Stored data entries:
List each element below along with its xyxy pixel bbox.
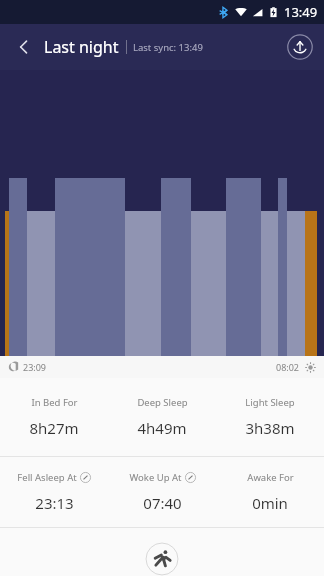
button[interactable]: Share	[286, 33, 314, 61]
button[interactable]: Woke Up At	[108, 471, 216, 513]
staticText: Deep Sleep	[137, 396, 188, 409]
staticText: Last night	[44, 36, 119, 58]
button[interactable]: In Bed For	[0, 396, 108, 438]
staticText: 08:02	[276, 361, 300, 373]
button[interactable]: Awake For	[216, 471, 324, 513]
button[interactable]: Light Sleep	[216, 396, 324, 438]
staticText: 8h27m	[29, 418, 79, 438]
button[interactable]: Fell Asleep At	[0, 471, 108, 513]
button[interactable]: Deep Sleep	[108, 396, 216, 438]
staticText: Awake For	[247, 471, 294, 484]
staticText: Woke Up At	[129, 471, 182, 484]
button[interactable]: Activity	[145, 542, 179, 576]
staticText: In Bed For	[31, 396, 78, 409]
staticText: 0min	[252, 493, 288, 513]
button[interactable]: Back	[10, 33, 38, 61]
staticText: Light Sleep	[245, 396, 295, 409]
staticText: 13:49	[284, 3, 318, 21]
staticText: 07:40	[143, 493, 182, 513]
staticText: 3h38m	[245, 418, 295, 438]
staticText: 23:09	[23, 361, 47, 373]
staticText: 23:13	[35, 493, 74, 513]
staticText: Last sync: 13:49	[133, 41, 203, 54]
staticText: Fell Asleep At	[17, 471, 77, 484]
staticText: 4h49m	[137, 418, 187, 438]
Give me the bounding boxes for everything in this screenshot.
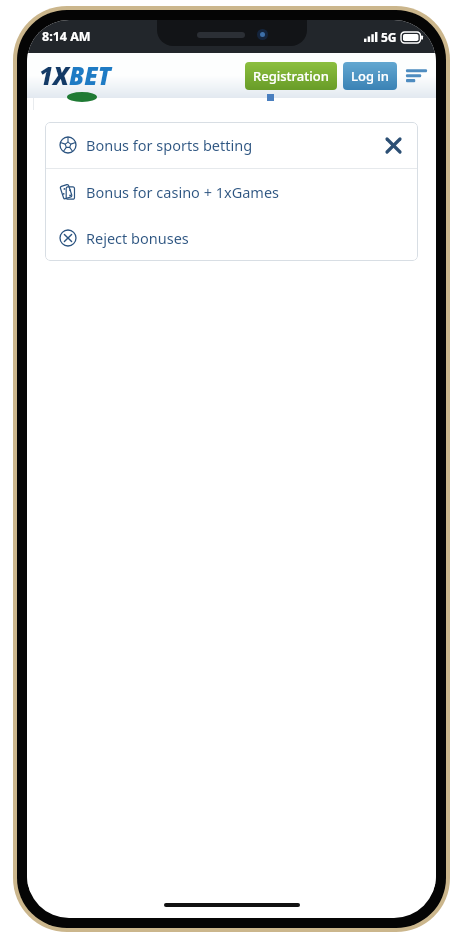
staticText: BET (69, 59, 111, 92)
staticText: 1X (39, 59, 69, 92)
staticText: Registration (253, 67, 329, 85)
staticText: 5G (381, 29, 397, 45)
staticText: 8:14 AM (42, 28, 91, 45)
button[interactable]: Registration (245, 62, 337, 90)
button[interactable]: Log in (343, 62, 397, 90)
staticText: Log in (351, 67, 389, 85)
staticText: Bonus for sports betting (86, 135, 380, 155)
staticText: Reject bonuses (86, 228, 189, 248)
button[interactable]: Close (380, 132, 406, 158)
button[interactable]: 1xBet home (39, 59, 111, 92)
button[interactable]: Bonus for sports betting (45, 122, 418, 168)
button[interactable]: Reject bonuses (45, 215, 418, 261)
staticText: Bonus for casino + 1xGames (86, 182, 280, 202)
button[interactable]: Bonus for casino + 1xGames (45, 169, 418, 215)
button[interactable]: Menu (403, 63, 429, 89)
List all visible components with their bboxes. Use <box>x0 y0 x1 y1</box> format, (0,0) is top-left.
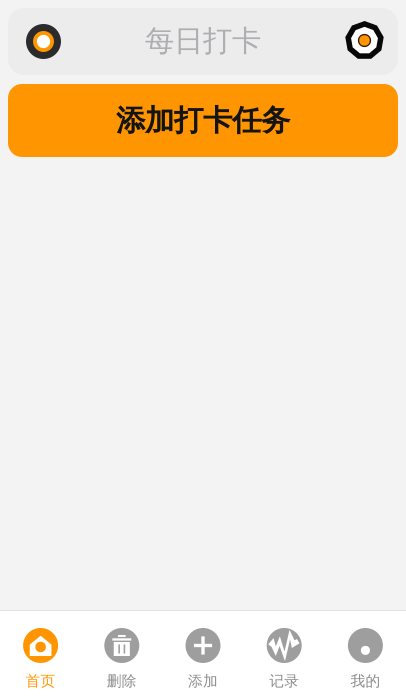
staticText: 删除 <box>107 672 137 690</box>
staticText: 我的 <box>350 672 380 690</box>
button[interactable]: 首页 <box>0 613 81 696</box>
button[interactable]: 记录 <box>244 613 325 696</box>
button[interactable]: 账号 <box>8 16 69 67</box>
staticText: 每日打卡 <box>145 23 261 59</box>
button[interactable]: 设置 <box>337 18 398 65</box>
button[interactable]: 删除 <box>81 613 162 696</box>
staticText: 记录 <box>269 672 299 690</box>
staticText: 添加打卡任务 <box>116 102 290 138</box>
button[interactable]: 添加打卡任务 <box>8 84 398 157</box>
staticText: 添加 <box>188 672 218 690</box>
button[interactable]: 我的 <box>325 613 406 696</box>
button[interactable]: 添加 <box>162 613 244 696</box>
staticText: 首页 <box>26 672 56 690</box>
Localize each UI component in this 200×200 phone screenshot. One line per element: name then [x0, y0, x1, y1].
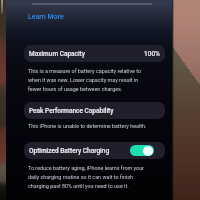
staticText: To reduce battery aging, iPhone learns f… — [28, 165, 144, 189]
staticText: Maximum Capacity — [29, 50, 85, 58]
button[interactable]: Optimized Battery Charging — [24, 142, 165, 159]
staticText: This is a measure of battery capacity re… — [28, 68, 141, 92]
button[interactable]: Optimized Battery Charging toggle — [130, 145, 154, 156]
staticText: Learn More — [28, 13, 64, 21]
button[interactable]: Peak Performance Capability — [24, 102, 165, 119]
staticText: This iPhone is unable to determine batte… — [28, 123, 147, 129]
staticText: 100% — [144, 50, 160, 58]
button[interactable]: Maximum Capacity — [24, 45, 165, 62]
staticText: Peak Performance Capability — [29, 107, 114, 115]
button[interactable]: Learn More — [26, 12, 66, 22]
staticText: Optimized Battery Charging — [29, 147, 110, 155]
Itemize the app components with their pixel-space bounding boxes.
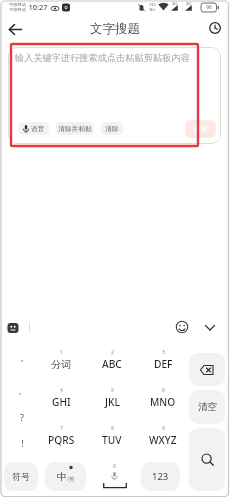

> Requirement: The string "their" appears on some lines of the data above; report how many such lines there are, as a bare number.

> Result for this task: 2